Computer Experiments (Tena Katsaounis, organizer/David Higdon, chair)


Michael Trosset (Department of Mathematics, College of William and Mary)
Sean Kugele (Departments of Computer Science and Mathematics, Virginia Tech)
Layne Watson (Departments of Computer Science and Mathematics, Virginia Tech)
Sequential Computer Experiments for Robust Design Optimization with Reliability Constraints

Saturday 10:30-10:50, San Rafael

Abstract:

The DACE methodology described by Welch and Sacks (1991) was proposed for solving a decision-theoretic formulation of the problem of robust design optimization. This formulation requires integrating functions that can only be evaluated by performing computationally expensive computer simulations; DACE was motivated by the observation that the computational expense of these operations precludes traditional numerical optimization strategies. We combine a decision-theoretic formulation of robust design with a reliability constraint, viz., that the probability of failure not exceed a specified tolerance. We illustrate the mathematical structure of such problems with a simple example and report on our efforts to develop effective algorithms for solving such problems.



Connie Borror (Arizona State University)
Design Construction for Computer Experiments Involving Categorical Factors

Saturday 10:50-11:10, San Rafael

Abstract:

For problems involving several categorical factors, higher-order interactions (three factor or more) are not necessarily negligible and must be detected. That is, the sparsity of effects principle may not apply. As a result, experiments quickly become prohibitively large and uneconomical in order to detect significant factors and interactions. Computer experiments have become a valuable tool for screening purposes and eventual modeling in these and other situations. In this presentation, designs involving mixed level categorical variables where higher-order interactions are possibly important and need to be detected are discussed. Design construction techniques will be discussed with attention given to applications in areas such as software engineering.

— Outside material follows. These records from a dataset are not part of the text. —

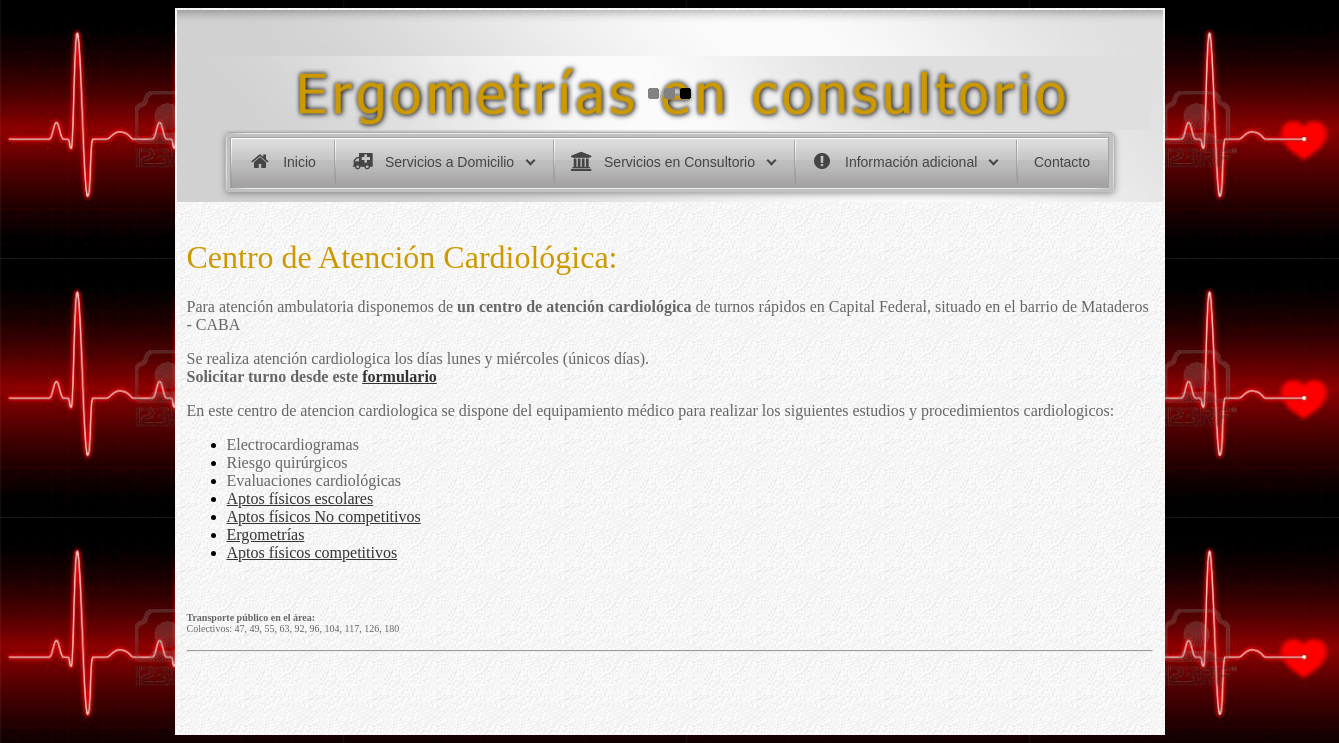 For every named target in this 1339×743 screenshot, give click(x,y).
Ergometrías (266, 533)
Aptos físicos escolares (300, 497)
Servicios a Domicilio (449, 162)
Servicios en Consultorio (679, 162)
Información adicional (911, 162)
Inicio (299, 162)
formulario (399, 375)
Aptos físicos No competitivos (324, 515)
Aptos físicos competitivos (312, 551)
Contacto (1062, 162) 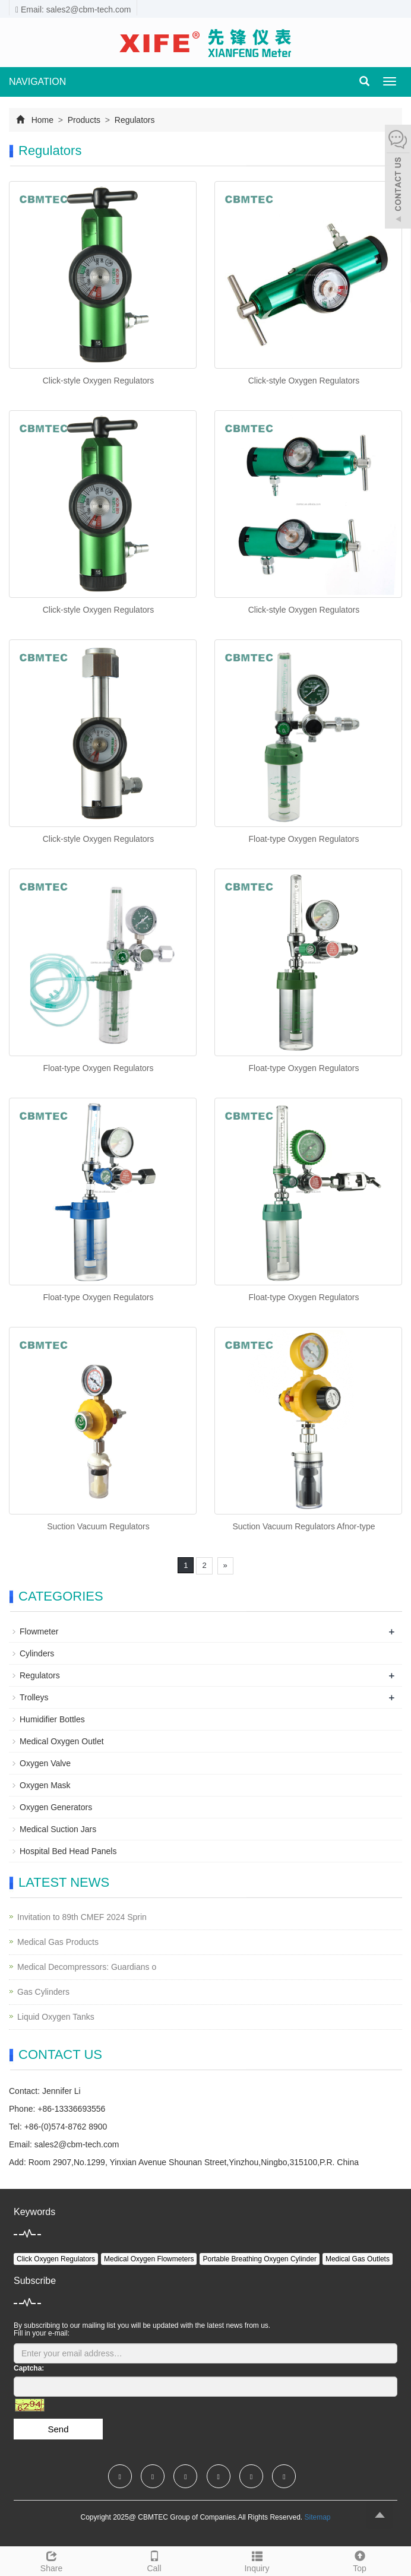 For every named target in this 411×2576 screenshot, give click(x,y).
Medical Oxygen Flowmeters (149, 2259)
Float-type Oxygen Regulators (304, 839)
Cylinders (37, 1653)
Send (58, 2429)
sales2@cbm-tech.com (76, 2144)
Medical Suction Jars (58, 1829)
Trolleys (34, 1697)
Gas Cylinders (43, 1992)
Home (42, 120)
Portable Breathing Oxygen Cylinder (259, 2259)
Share (51, 2560)
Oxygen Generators (56, 1807)
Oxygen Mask (45, 1785)
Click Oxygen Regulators (56, 2259)
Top (359, 2560)
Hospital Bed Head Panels (68, 1851)
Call (154, 2560)
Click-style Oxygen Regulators (98, 380)
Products (84, 120)
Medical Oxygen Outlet (62, 1741)
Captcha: (29, 2368)
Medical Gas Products (58, 1942)
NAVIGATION (37, 82)
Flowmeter (39, 1631)
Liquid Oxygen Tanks (55, 2016)
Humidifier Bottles (52, 1719)
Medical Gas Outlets (357, 2259)
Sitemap (317, 2517)
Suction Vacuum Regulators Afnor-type (303, 1526)
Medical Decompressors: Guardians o (86, 1967)
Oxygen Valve (45, 1763)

Brian Williams (Los Alamos National Laboratory)
Uncertainty Quantification for Combining Experimental Data and Computer Simulations

Saturday 11:10-11:30, San Rafael

Abstract:

This work focuses on combining observations from field experiments with detailed computer simulations of a physical process to carry out inference. This typically involves calibration of parameters in the computer simulator as well as accounting for inadequate physics in the simulator. We consider applications in characterizing equation of state and material properties for which the field data and the simulator output are multivariate. For example, the data may be the velocity profile of a metal plate subjected to a plane shock wave at high strain rates. We use the basic framework of Kennedy and O'Hagan (2001). However, the size and multivariate nature of the data lead to computational challenges for implementing the framework. We consider adaptive basis methods (e.g. principal components, kernel smoothing) to achieve significant dimension reduction in the statistical formulation. We illustrate the proposed methodology with experimental data and simulations from a flyer plate experiment that was conducted to learn about material behavior in high strain rate environments.

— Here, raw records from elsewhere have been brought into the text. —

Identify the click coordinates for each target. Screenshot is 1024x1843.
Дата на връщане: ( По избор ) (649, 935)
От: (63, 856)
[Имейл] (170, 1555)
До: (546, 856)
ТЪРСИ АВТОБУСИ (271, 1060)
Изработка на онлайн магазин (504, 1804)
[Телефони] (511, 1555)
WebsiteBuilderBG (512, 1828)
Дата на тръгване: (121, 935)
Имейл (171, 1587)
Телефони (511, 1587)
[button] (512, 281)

David Higdon (Los Alamos National Laboratory)
Katrin Heitmann (ISR-1, Los Alamos National Laboratory)
Charles Nakhleh (X-2, Los Alamos National Laboratory)
Salman Habib (T-8, Los Alamos National Laboratory)
Estimating Cosmological Parameters using Physical Observations and Simulations

Saturday 11:30-11:50, San Rafael

Abstract:

This collaborative effort is focused on using recent observations of the universe to determine uncertain cosmological parameters that govern the behavior and evolution of the universe. The data used to constrain these cosmological parameters comes from a variety of sources. At the largest scales, the best measurements come from maps of the (cosmic) microwave sky made by satellite observations such as the ongoing WMAP mission and the future Planck probe (scheduled for launch in 2007). At smaller scales, information from large-scale structure surveys such as the Sloan Digital Sky Survey is an essential component. Finally, the most reliable information at the smallest scale presently comes from analysis of the Lyman-alpha forest from many thousands of quasar spectra. Uncertainties and errors associated with these observations include finite-volume sampling limitations, observational errors, and a host of systematic modeling errors including insufficient understanding of the basic physical processes and inadequately error-controlled coupling of simulations to observations.

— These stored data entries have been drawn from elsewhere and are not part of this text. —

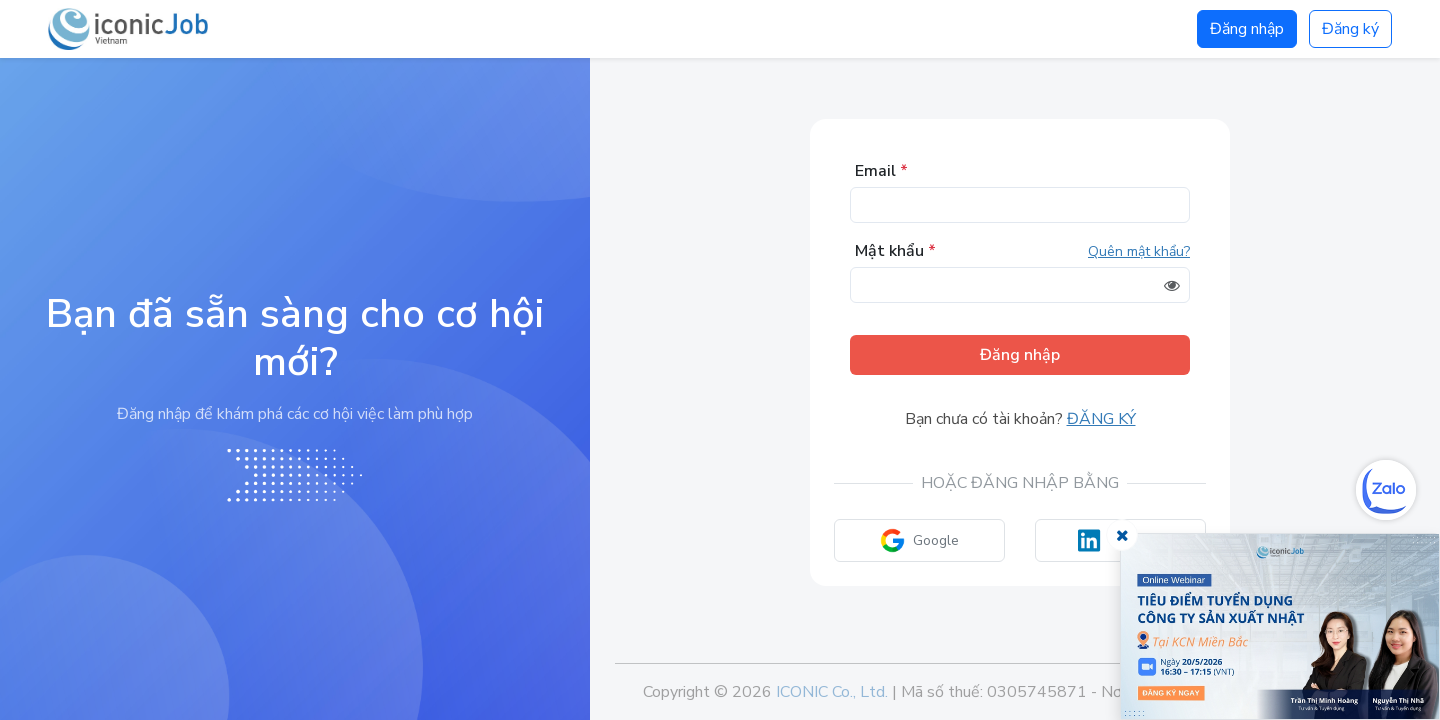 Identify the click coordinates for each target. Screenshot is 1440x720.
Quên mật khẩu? (1139, 251)
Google (919, 540)
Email (881, 171)
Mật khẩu (895, 251)
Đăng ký (1350, 29)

Comparing these data to model output is most typically done using the mass density power spectrum. For a given setting of cosmological parameters, a model-based spectrum can be computed and compared to the observed data. Previous work has focused on the linear part of the spectrum. However, recent advances in fast, N-body solver codes (Heitmann, Ricker, Warren and Habib, 2005) make it possible to utilize observations corresponding to the non-linear regions of the power spectrum, making it possible to incorporate more data sources into the analysis. In order to utilize information from the computationally demanding simulations, we rely on a statistical framework adapted from Kennedy and O'Hagan (2001).